Updated

British Prime Minister David Cameron said the United States was doing the right thing by meeting with Taliban representatives after the Afghan militants opened an office in Qatar.

Speaking at the end of the G8 summit in Northern Ireland, Cameron said leaders had discussed the issue during a dinner on Monday night during which they focused on foreign policy.

"I think this is the right thing to do, of course it involves all sorts of difficulties," Cameron told a news conference at the summit on the edge of a lake in the luxury Lough Erne golf resort.
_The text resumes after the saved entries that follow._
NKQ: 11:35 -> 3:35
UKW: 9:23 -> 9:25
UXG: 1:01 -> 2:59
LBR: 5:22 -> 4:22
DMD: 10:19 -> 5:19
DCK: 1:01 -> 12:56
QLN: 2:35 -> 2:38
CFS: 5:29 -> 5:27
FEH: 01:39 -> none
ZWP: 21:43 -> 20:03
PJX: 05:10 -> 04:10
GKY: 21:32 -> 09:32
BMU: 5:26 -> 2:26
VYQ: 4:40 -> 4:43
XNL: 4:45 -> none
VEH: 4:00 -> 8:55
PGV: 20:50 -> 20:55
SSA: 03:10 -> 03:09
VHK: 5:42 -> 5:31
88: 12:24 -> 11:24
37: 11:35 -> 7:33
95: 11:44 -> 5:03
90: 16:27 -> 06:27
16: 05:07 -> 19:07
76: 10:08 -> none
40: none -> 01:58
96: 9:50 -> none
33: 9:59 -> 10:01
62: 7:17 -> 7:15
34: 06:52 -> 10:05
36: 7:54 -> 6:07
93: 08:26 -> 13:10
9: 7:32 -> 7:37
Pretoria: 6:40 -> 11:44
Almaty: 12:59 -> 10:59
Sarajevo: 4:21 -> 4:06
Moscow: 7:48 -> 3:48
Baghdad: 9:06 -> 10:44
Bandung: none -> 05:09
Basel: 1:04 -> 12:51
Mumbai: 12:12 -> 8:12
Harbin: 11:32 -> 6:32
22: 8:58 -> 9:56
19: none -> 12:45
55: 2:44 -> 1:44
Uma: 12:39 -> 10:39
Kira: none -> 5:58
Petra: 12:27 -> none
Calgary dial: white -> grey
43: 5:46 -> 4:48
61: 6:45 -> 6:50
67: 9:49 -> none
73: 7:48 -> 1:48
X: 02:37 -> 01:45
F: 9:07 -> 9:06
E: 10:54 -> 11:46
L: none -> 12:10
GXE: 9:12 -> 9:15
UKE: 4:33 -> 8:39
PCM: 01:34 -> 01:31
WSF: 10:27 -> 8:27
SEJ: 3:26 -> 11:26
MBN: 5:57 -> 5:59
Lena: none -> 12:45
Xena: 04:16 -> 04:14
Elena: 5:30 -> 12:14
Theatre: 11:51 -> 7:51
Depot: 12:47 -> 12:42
Cameron said the security response in Afghanistan, where Britain still has around 7,900 troops and is in the process of handing over to Afghan security forces, had to be matched by a "political process."

"That is exactly what I hope can happen with elements of the Taliban -- that is the point of the Taliban office in Doha in Qatar and that is the point of the discussions that the Americans will have," Cameron said.

"And we've been fully engaged and involved in this process right from the start, indeed from the moment I became prime minister."

Washington announced the talks "in a couple of days" in Doha as the Taliban said they had opened an office there to oversee peace talks.

Cameron highlighted the similarities between the situation in Afghanistan and Northern Ireland, where a 1998 peace accord largely ended decades of Protestant-Catholic violence.

"In the end we're standing in a place where people who were once committed to violence decided to give up that violence and join a political process and that is what is required in Afghanistan," he said.

"That shouldn't signal any weakening of our security response, it absolutely doesn't, but if we can persuade people there is a legitimate political path for them to follow we should do so."